Cucchi, mille candele per accendere la verità: "Stefano è morto solo, ora non lo è più"

Ieri pomeriggio la manifestazione scenografica in piazza Indipendenza, davanti al Consigio Superiore della Magistratura. C'erano i famigliari di Stefano, gli amici, la sorella Ilaria, l'associazione Acad. Tutti con una candela in mano

Foto da Facebook Acad

Centinaia di persone, rimaste per un minuto in silenzio, con in mano ognuno una candela. Centinaia di luci che vorrebbero illuminare una verità, per qualcuno, ancora nascosta. Ieri pomeriggio piazza Indipendenza si è fermata. Davanti al Consigio Superiore della Magistratura, c'erano i famigliari di Stefano, gli amici, la sorella Ilaria, l'associazione Acad. 

Centinaia di persone che hanno risposto all'appello lanciato dalla famiglia Cucchi per partecipare alla manifestazione "Accendiamo la verità", a pochi giorni dalla sentenza d'appello che ha assolto tutti gli imputati nel processo per la morte del giovane 31enne, deceduto nel 2009 a una settimana dall'arresto. I partecipanti, tra i quali anche molte famiglie con bambini, hanno ricevuto le candele, che hanno illuminato simbolicamente la concentrazione. Oltre a Stefano Cucchi, nell'occasione, un grande striscione ha ricordato altre presunte vittime della malagiustizia, tra i quali Federico Aldrovandi, Giuseppe Uva, Gabriele Sandri e Domenico Budroni.

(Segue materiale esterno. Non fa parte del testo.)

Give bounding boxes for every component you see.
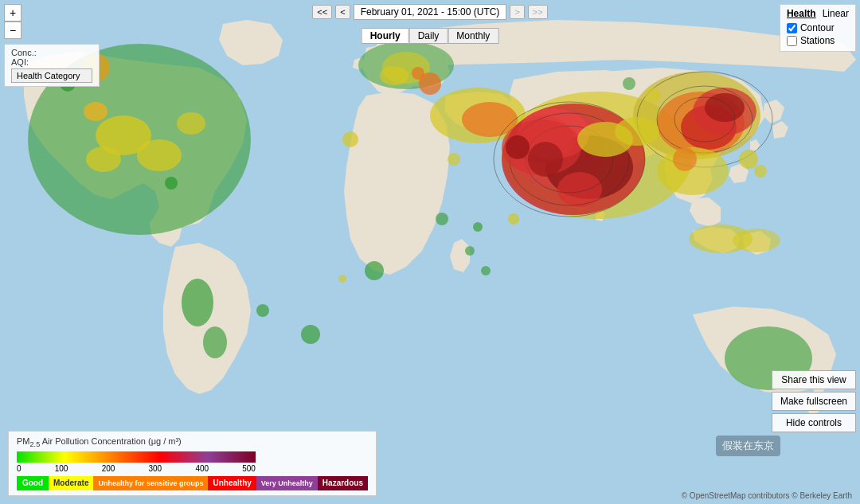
copyright: © OpenStreetMap contributors © Berkeley … <box>682 491 852 500</box>
svg-point-50 <box>342 131 358 147</box>
top-controls: << < February 01, 2021 - 15:00 (UTC) > >… <box>0 4 860 20</box>
time-tabs: Hourly Daily Monthly <box>362 28 499 44</box>
zoom-in-button[interactable]: + <box>4 4 22 21</box>
cat-good: Good <box>17 476 49 490</box>
svg-point-43 <box>673 147 697 171</box>
legend-title: PM2.5 Air Pollution Concentration (μg / … <box>17 436 368 448</box>
svg-point-6 <box>84 102 108 121</box>
svg-point-58 <box>645 88 661 104</box>
watermark: 假装在东京 <box>716 436 780 456</box>
conc-label: Conc.: <box>11 48 92 57</box>
action-buttons: Share this view Make fullscreen Hide con… <box>772 370 856 432</box>
svg-point-57 <box>754 165 767 178</box>
fullscreen-button[interactable]: Make fullscreen <box>772 392 856 411</box>
svg-point-3 <box>137 139 182 171</box>
gradient-bar <box>17 451 256 463</box>
zoom-controls: + − <box>4 4 22 39</box>
svg-point-59 <box>623 77 635 90</box>
right-panel: Health Linear Contour Stations <box>780 4 856 52</box>
svg-point-5 <box>177 112 205 135</box>
tab-hourly[interactable]: Hourly <box>362 28 409 44</box>
mode-health[interactable]: Health <box>787 8 816 19</box>
cat-sensitive: Unhealthy for sensitive groups <box>93 476 208 490</box>
cat-unhealthy: Unhealthy <box>208 476 256 490</box>
gradient-labels: 0 100 200 300 400 500 <box>17 464 256 473</box>
svg-point-54 <box>481 266 491 275</box>
svg-point-52 <box>473 222 483 232</box>
tab-daily[interactable]: Daily <box>409 28 448 44</box>
svg-point-9 <box>165 177 178 189</box>
svg-point-60 <box>506 135 530 159</box>
aqi-label: AQI: <box>11 57 92 67</box>
svg-point-46 <box>365 261 384 280</box>
info-panel: Conc.: AQI: Health Category <box>4 44 100 87</box>
nav-next-button[interactable]: > <box>510 5 524 19</box>
nav-prev-button[interactable]: < <box>335 5 350 19</box>
svg-point-33 <box>528 142 563 177</box>
svg-point-56 <box>739 150 758 169</box>
svg-point-48 <box>465 246 475 256</box>
svg-point-51 <box>448 153 460 166</box>
svg-point-18 <box>380 66 408 85</box>
svg-point-4 <box>86 147 121 172</box>
date-display: February 01, 2021 - 15:00 (UTC) <box>354 4 507 20</box>
contour-label: Contour <box>800 22 835 33</box>
svg-point-28 <box>557 172 602 207</box>
svg-point-11 <box>203 326 227 358</box>
category-bar: Good Moderate Unhealthy for sensitive gr… <box>17 476 368 490</box>
cat-moderate: Moderate <box>49 476 93 490</box>
contour-checkbox[interactable] <box>787 23 797 33</box>
cat-very-unhealthy: Very Unhealthy <box>256 476 318 490</box>
svg-point-10 <box>182 279 213 326</box>
tab-monthly[interactable]: Monthly <box>448 28 498 44</box>
share-button[interactable]: Share this view <box>772 370 856 389</box>
svg-point-13 <box>256 304 269 317</box>
svg-point-62 <box>615 117 659 146</box>
svg-point-47 <box>436 213 448 225</box>
svg-point-53 <box>508 213 519 225</box>
map-container <box>0 0 860 504</box>
svg-point-55 <box>338 275 346 283</box>
stations-checkbox[interactable] <box>787 36 797 46</box>
svg-point-17 <box>412 67 424 80</box>
nav-next-next-button[interactable]: >> <box>528 5 548 19</box>
stations-label: Stations <box>800 35 835 46</box>
cat-hazardous: Hazardous <box>318 476 368 490</box>
hide-controls-button[interactable]: Hide controls <box>772 413 856 432</box>
svg-point-45 <box>733 229 780 252</box>
svg-point-12 <box>301 325 320 344</box>
health-category-button[interactable]: Health Category <box>11 68 92 83</box>
mode-linear[interactable]: Linear <box>823 8 849 19</box>
zoom-out-button[interactable]: − <box>4 21 22 39</box>
legend: PM2.5 Air Pollution Concentration (μg / … <box>8 431 377 496</box>
nav-prev-prev-button[interactable]: << <box>312 5 332 19</box>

"Noi auspichiamo che venga fatto un altro passo in avanti, sul quale però io non posso pronunciarmi - dice il legale della famiglia Cucchi Fabio Anselmo - ieri quando ho detto che il colloquio con il procuratore Pignatone è stato non formale ma di sostanza e costruttivo ho detto tanto. Aspettiamo gli eventi".

Ilaria Cucchi, la sorella di Stefano dice chiaramente: "Quello che abbiamo ripetuto per cinque anni, cioe'̀che la procura fosse contro di noi in questo processo era la verita, il fatto che queste persone si siano preoccupate di fare il processo a noi era la veritàe io credo sia imbarazzante. La nostra famiglia e stata abbandonata e presa in giro in tutti questi cinque anni. Ora qualcosa sta cambiando e questo ci apre uno spiraglio di speranza". Del resto l'accusa della famiglia di Stefano nell'esposto contro il medico legale Paolo Arbarello èstata chiara: "Con la sua consulenza orientòl'inchiesta". E dopo il loro esposto il Procuratore Capo di Roma Pignatone ha aperto un fascicolo che seguirà personalmente.